Все было скромно в этом доме: тусклые тесные комнатки и высохшие скрипучие половицы с многолетними наслоениями красновато-вишневой мастики, небогатая посуда, дребезжащая в старинных буфетах от тяжелой поступи посетителей. На рабочем месте Фёдора Михайловича разложены перо, пожелтевшие копии черновиков с летящим почерком и наброском, изображающим князя Мышкина, напоминающего спитого бродягу с Курского вокзала. В столовой: большой стол, расставлены тарелки и почему-то только один красивый лафитник, — наверно, для хозяина дома. Иван подошел ближе, чтобы рассмотреть утварь: ничего особенного, желтоватый фарфор и запыленная рюмка, из которой не пили, возможно, уже полторы сотни лет.
Паша недоуменно рассматривал жутковатую темную картину с измученным ликом мертвого Христа, фрагмент знаменитого полотна Ганса Гольбейна Mладшего, а любознательный Федя спрашивал смотрительницу: а это действительно вещи Достоевского? И что он написал в этих комнатах, а сколько заработал, а почему такой маленький дом у знаменитого писателя?
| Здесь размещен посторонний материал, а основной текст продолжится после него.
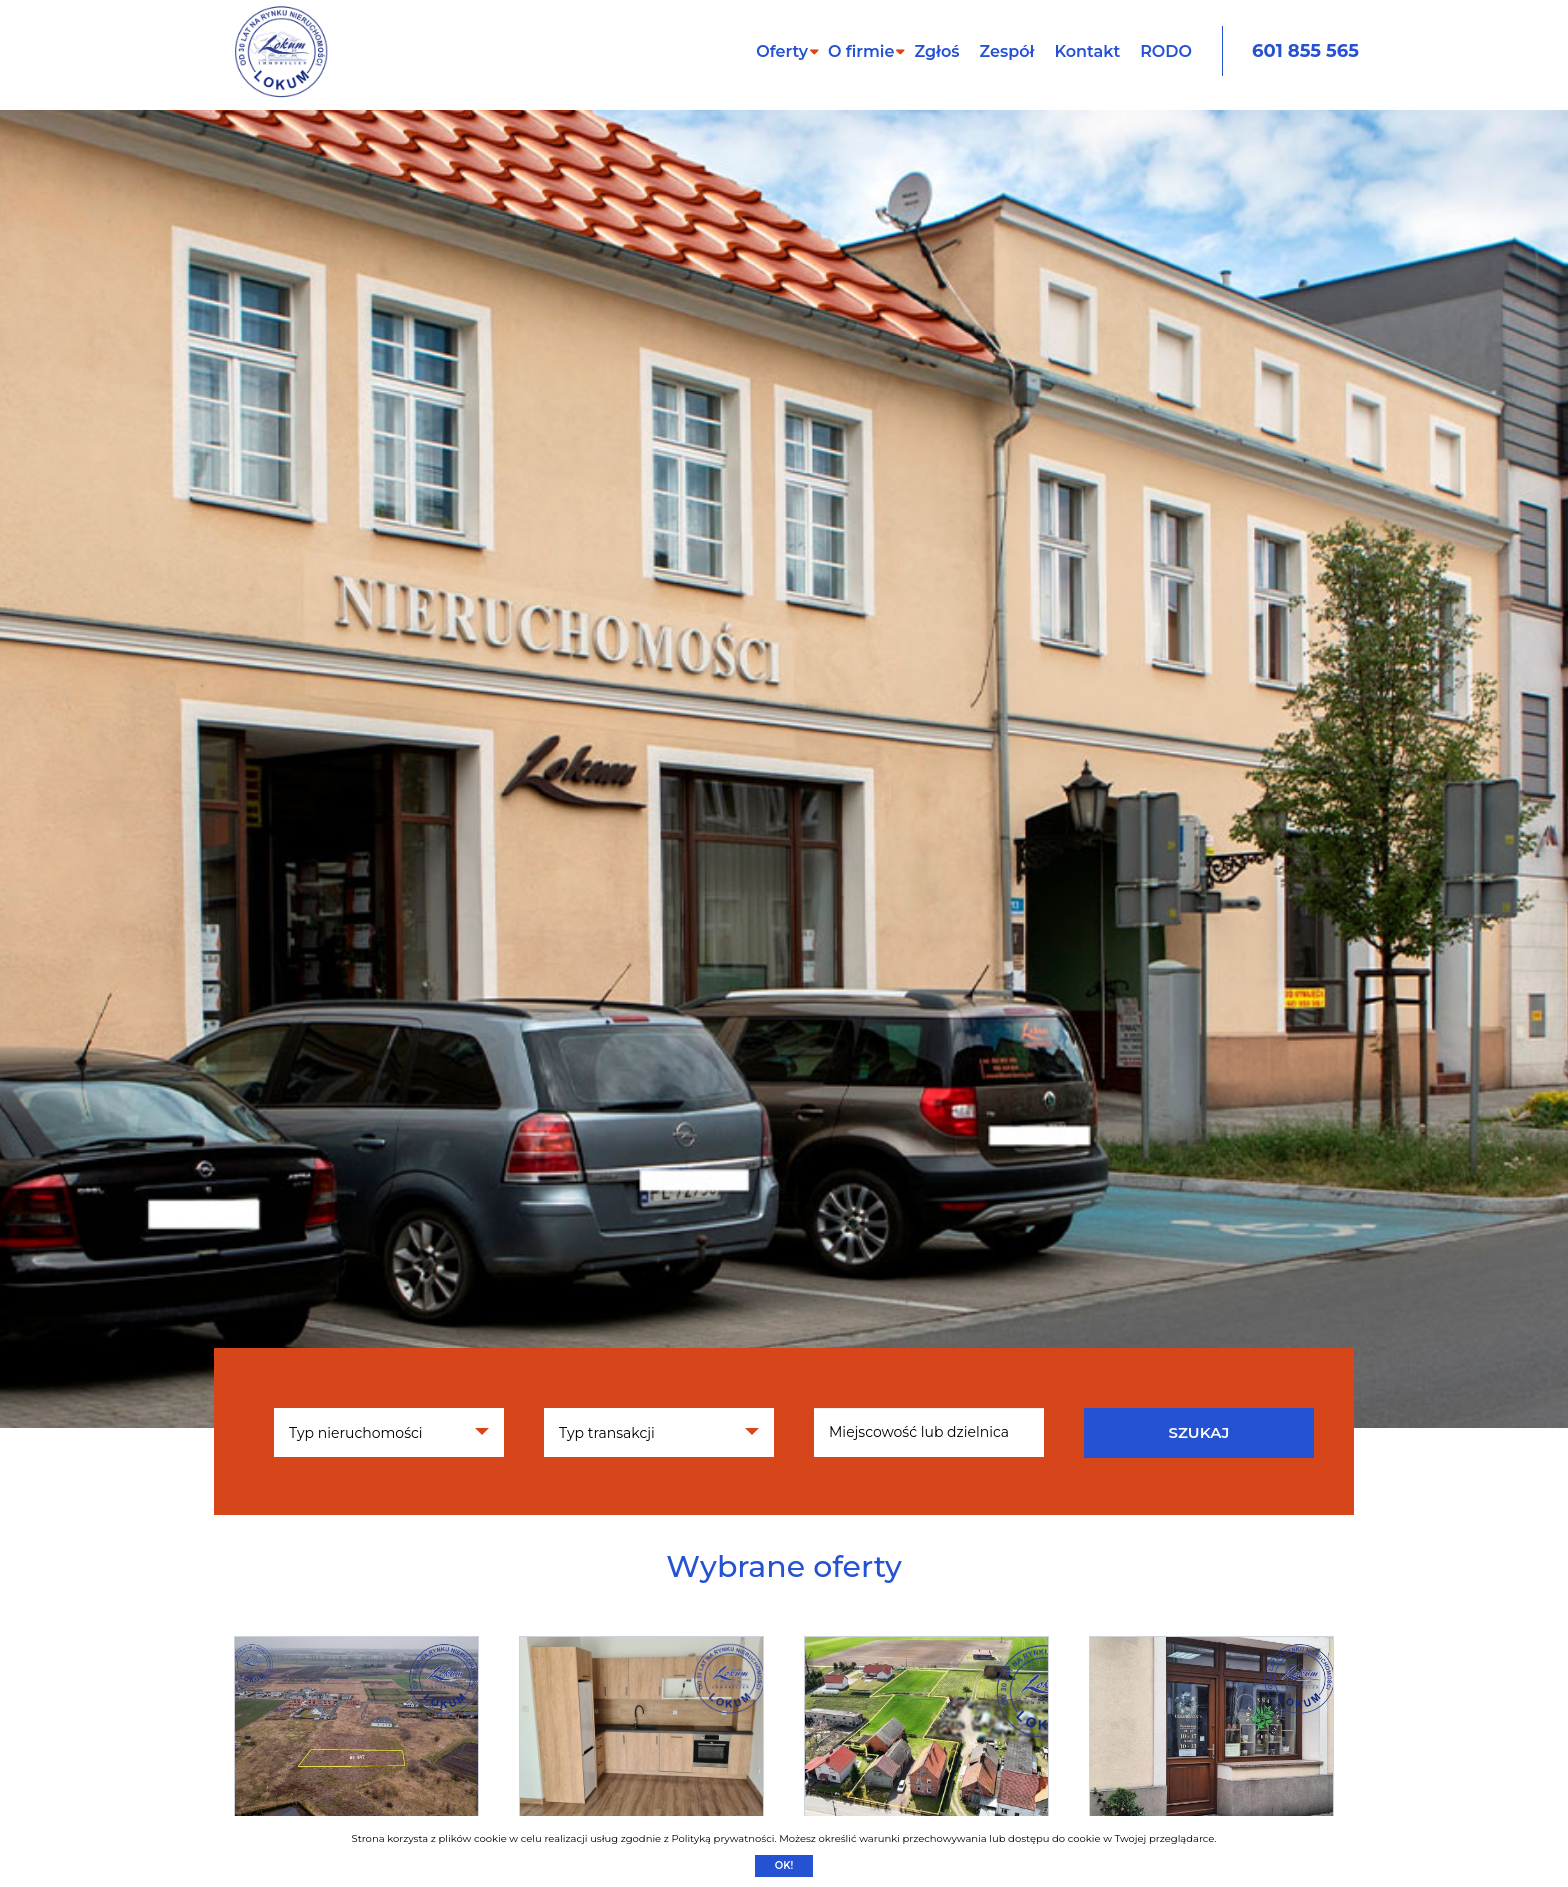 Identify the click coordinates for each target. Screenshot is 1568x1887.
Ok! (784, 1865)
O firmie (861, 51)
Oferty (782, 51)
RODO (1166, 51)
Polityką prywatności (722, 1838)
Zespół (1007, 51)
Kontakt (1087, 51)
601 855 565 (1305, 51)
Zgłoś (936, 51) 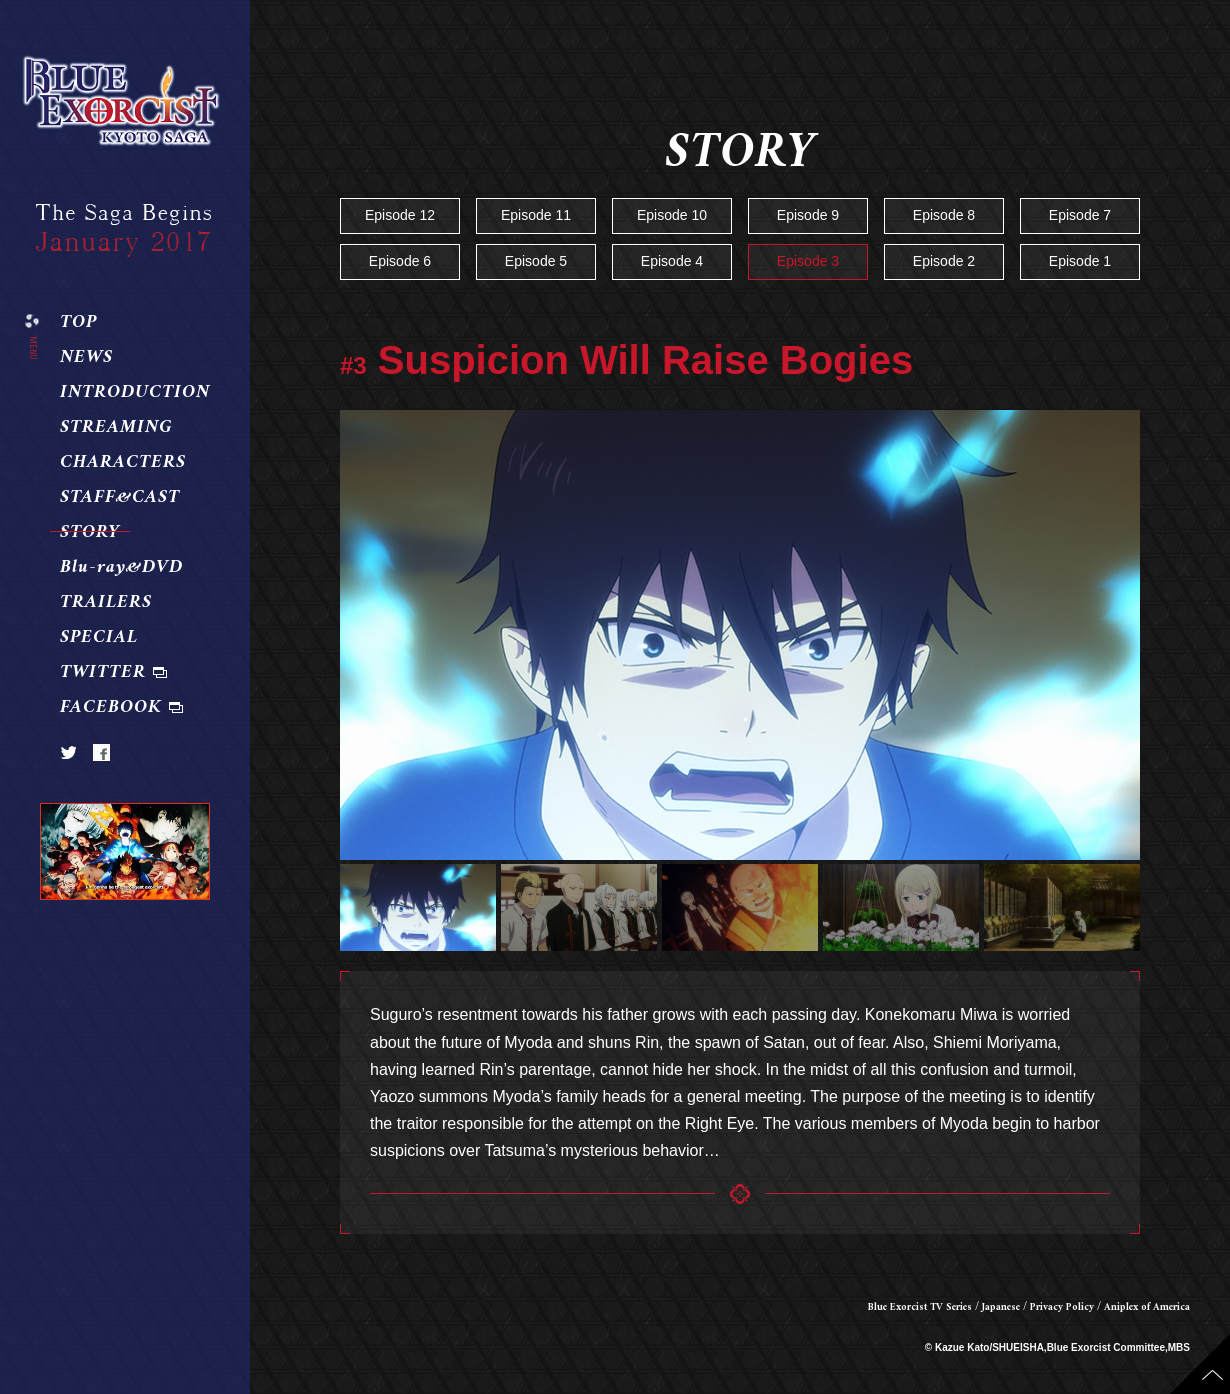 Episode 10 (672, 215)
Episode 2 (944, 261)
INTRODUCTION (135, 393)
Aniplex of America (1147, 1307)
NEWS (86, 358)
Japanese (1001, 1307)
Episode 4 (672, 261)
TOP (78, 323)
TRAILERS (106, 603)
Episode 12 (400, 215)
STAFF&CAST (120, 498)
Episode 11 (536, 215)
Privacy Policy (1062, 1307)
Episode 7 (1080, 215)
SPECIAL (99, 638)
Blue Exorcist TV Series (920, 1307)
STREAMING (116, 428)
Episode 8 (944, 215)
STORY (90, 533)
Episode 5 (536, 261)
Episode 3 (808, 261)
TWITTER (103, 673)
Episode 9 (808, 215)
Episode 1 (1080, 261)
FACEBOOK (111, 708)
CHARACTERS (123, 463)
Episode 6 (400, 261)
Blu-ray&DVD (121, 568) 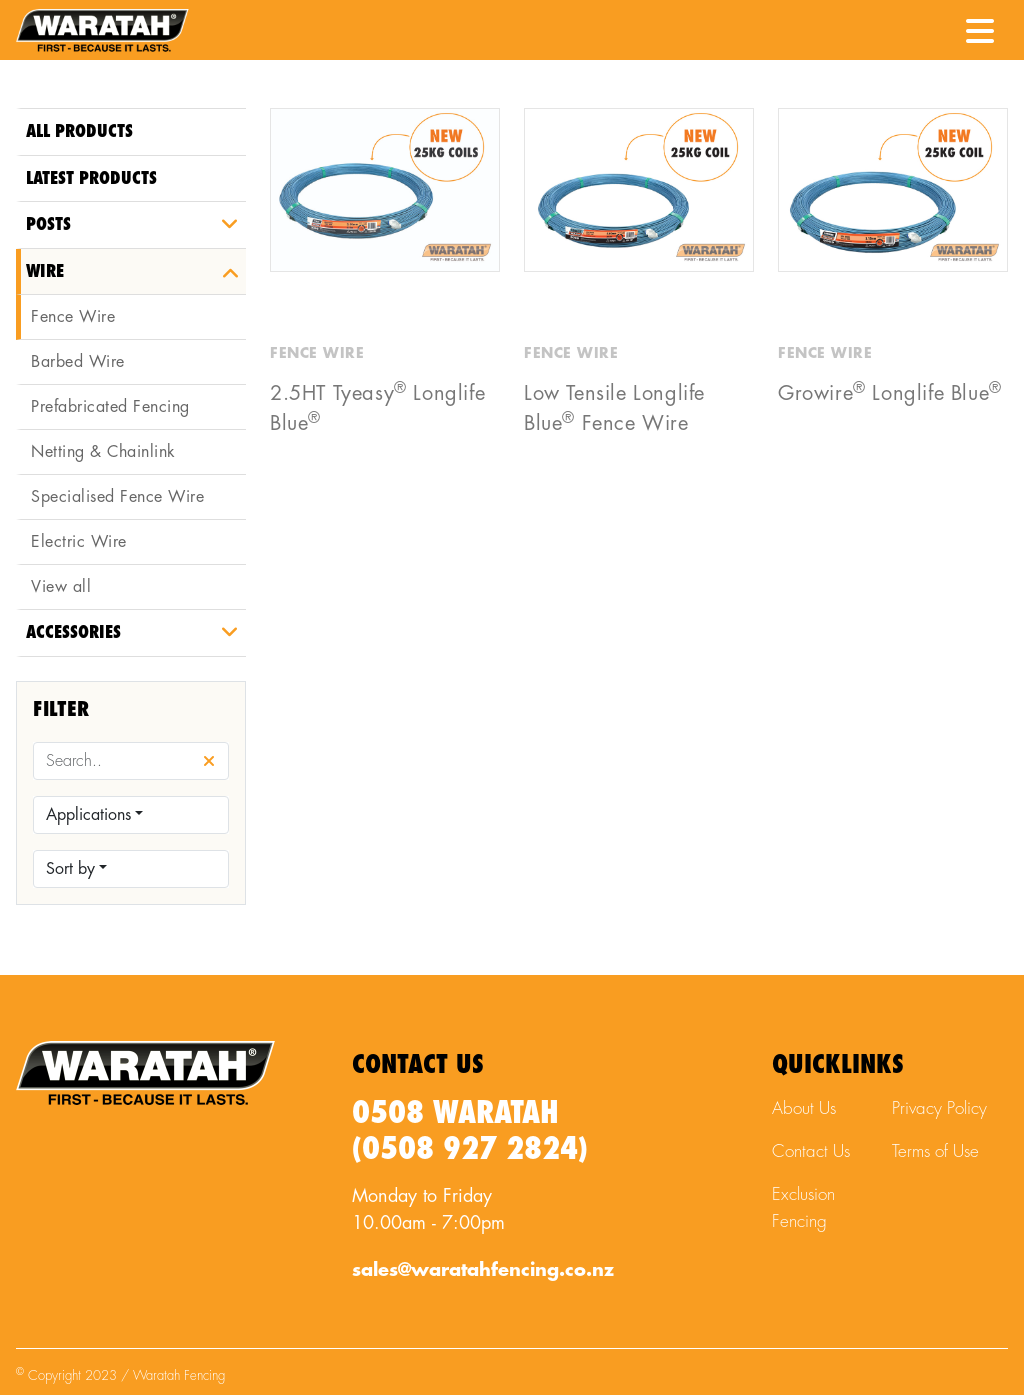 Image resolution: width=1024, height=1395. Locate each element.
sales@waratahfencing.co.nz (483, 1270)
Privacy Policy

Старушка, загадочно улыбаясь, что-то отвечала Федьке, а в это время Иван схватил лафитник и сунул в карман. Зачем он это сделал, непонятно. Ваня не был замечен в клептомании, никогда в жизни не брал чужого, даже наоборот, всегда делился и, наверно, был готов отдать последнее, если товарищи попросят. Замерев в ожидании сирены, криков и визгов, Ваня ждал, когда провалится в преисподнюю или кто-нибудь сильно ударит наглеца по шее, слушал яростный стук крови в висках, затылок его горел…
Ничего не произошло. Вообще. За спиной шелестел тихий, вкрадчивый голос служительницы дома-музея, гудели басовитые вопросительные реплики Фёдора, скрипели доски под ногами Павла, уходящего в соседние помещения.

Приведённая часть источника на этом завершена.